-- Task to carry out --
Go through the records and report each line holding the string "важном".

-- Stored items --

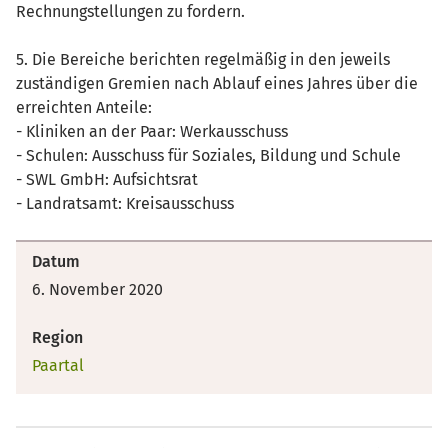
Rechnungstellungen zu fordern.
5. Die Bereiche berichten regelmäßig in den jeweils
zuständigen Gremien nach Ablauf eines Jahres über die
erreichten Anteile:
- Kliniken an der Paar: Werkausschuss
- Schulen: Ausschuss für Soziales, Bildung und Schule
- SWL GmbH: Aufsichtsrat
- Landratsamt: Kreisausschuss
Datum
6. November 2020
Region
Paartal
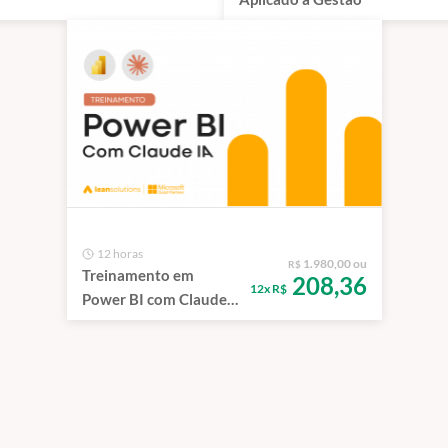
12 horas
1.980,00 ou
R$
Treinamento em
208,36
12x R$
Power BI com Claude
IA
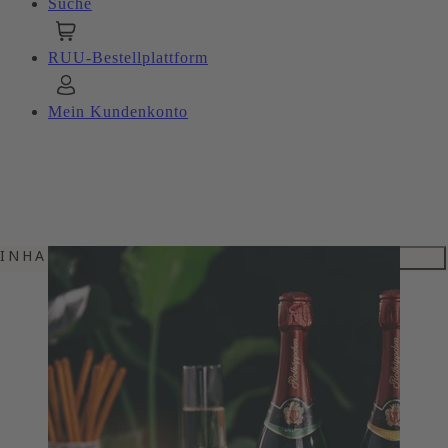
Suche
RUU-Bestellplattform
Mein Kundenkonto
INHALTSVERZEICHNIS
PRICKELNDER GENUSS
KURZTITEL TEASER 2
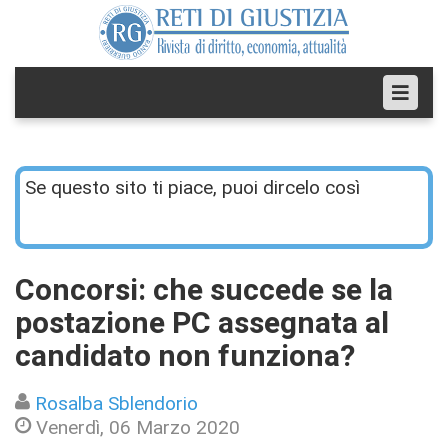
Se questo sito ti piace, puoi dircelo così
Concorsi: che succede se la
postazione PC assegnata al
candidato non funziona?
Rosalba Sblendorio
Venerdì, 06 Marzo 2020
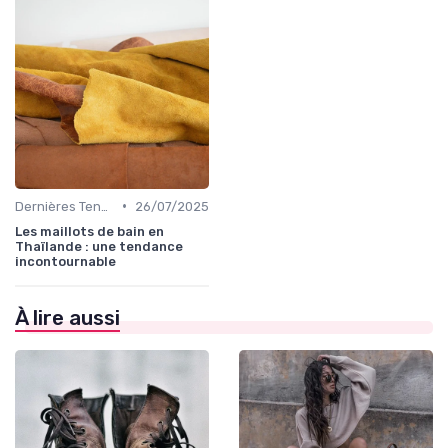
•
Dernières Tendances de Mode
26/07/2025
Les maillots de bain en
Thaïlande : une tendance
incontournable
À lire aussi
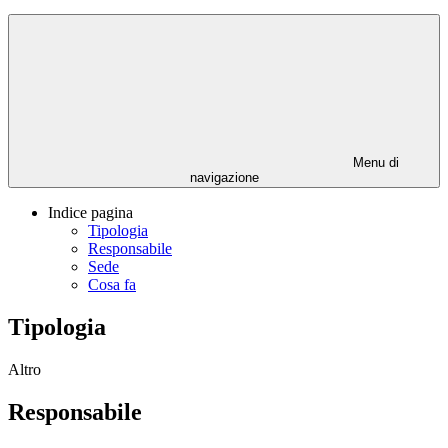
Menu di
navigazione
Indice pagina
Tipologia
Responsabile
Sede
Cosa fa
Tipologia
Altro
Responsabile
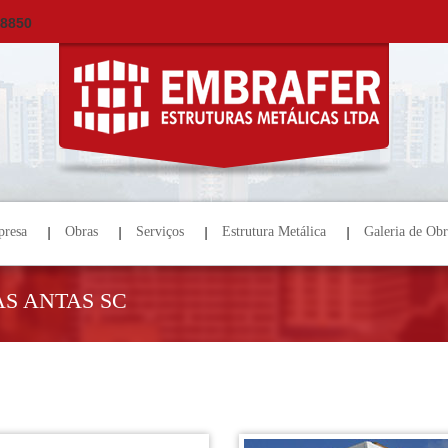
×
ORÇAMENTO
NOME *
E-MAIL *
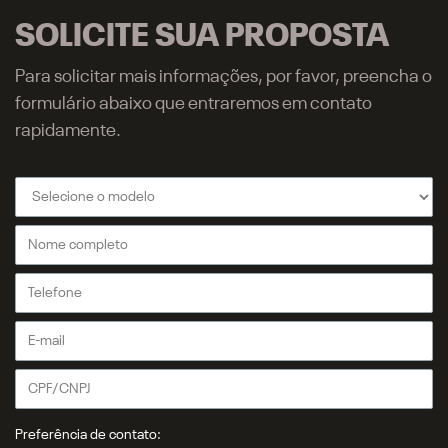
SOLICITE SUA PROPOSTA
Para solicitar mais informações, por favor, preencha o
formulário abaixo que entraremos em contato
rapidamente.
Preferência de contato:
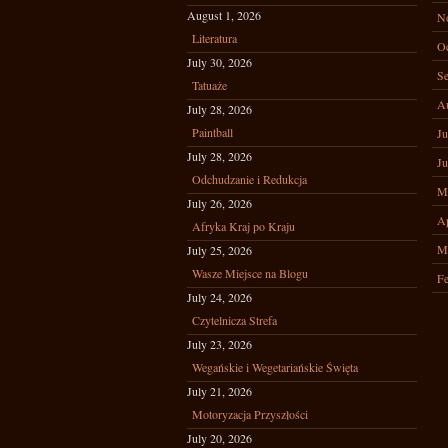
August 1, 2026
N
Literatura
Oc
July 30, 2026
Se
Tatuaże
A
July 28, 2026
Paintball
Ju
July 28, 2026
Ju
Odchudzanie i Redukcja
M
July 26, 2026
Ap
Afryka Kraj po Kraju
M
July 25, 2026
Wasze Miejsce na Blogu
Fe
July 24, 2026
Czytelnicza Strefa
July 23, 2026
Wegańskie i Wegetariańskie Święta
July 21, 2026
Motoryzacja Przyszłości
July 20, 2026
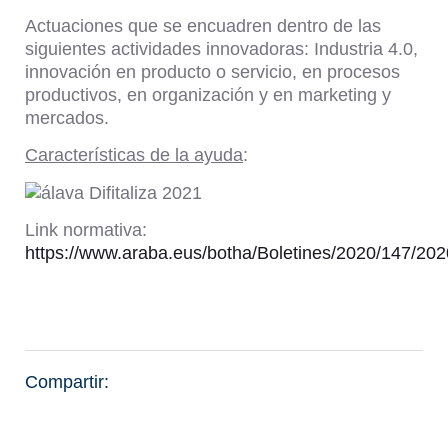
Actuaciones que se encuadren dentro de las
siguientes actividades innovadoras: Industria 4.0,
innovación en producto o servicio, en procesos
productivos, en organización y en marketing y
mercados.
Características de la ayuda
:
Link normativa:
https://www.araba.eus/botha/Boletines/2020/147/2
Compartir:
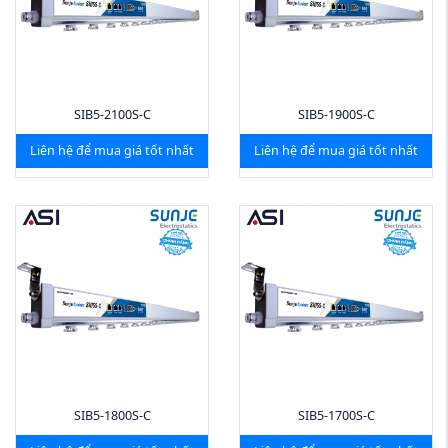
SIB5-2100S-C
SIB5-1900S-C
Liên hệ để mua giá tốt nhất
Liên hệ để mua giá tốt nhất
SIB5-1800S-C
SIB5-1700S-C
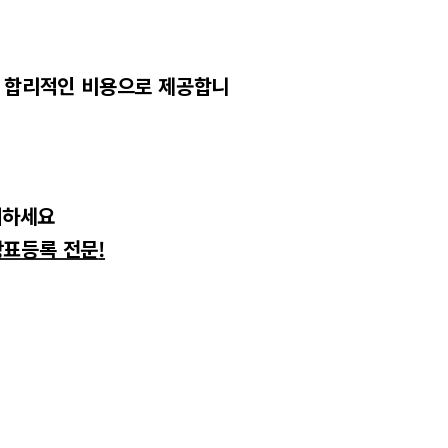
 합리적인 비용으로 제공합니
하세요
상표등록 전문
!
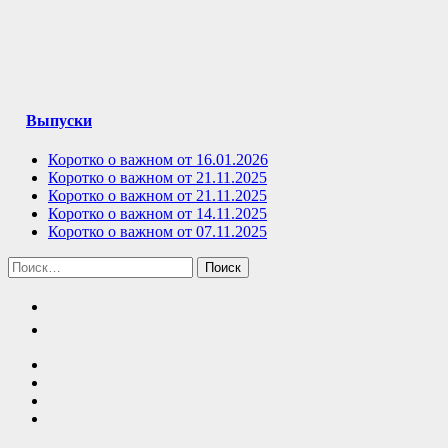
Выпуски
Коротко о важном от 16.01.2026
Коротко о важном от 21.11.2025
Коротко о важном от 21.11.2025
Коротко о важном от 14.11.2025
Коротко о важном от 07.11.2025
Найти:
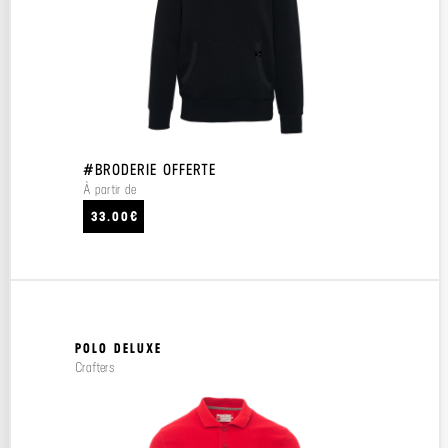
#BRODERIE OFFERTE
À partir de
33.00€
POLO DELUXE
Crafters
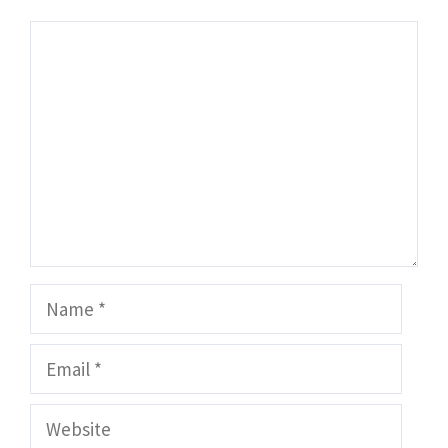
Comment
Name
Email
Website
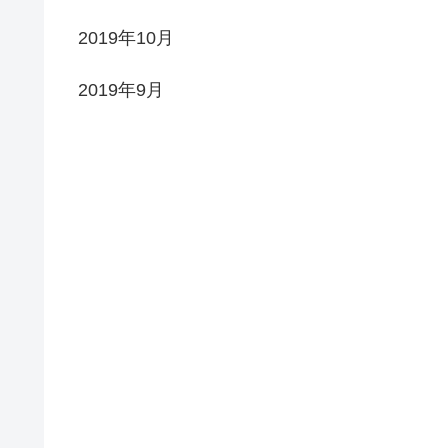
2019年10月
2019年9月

-- Response box --
Коротко о важном от 16.01.2026
Коротко о важном от 21.11.2025
Коротко о важном от 21.11.2025
Коротко о важном от 14.11.2025
Коротко о важном от 07.11.2025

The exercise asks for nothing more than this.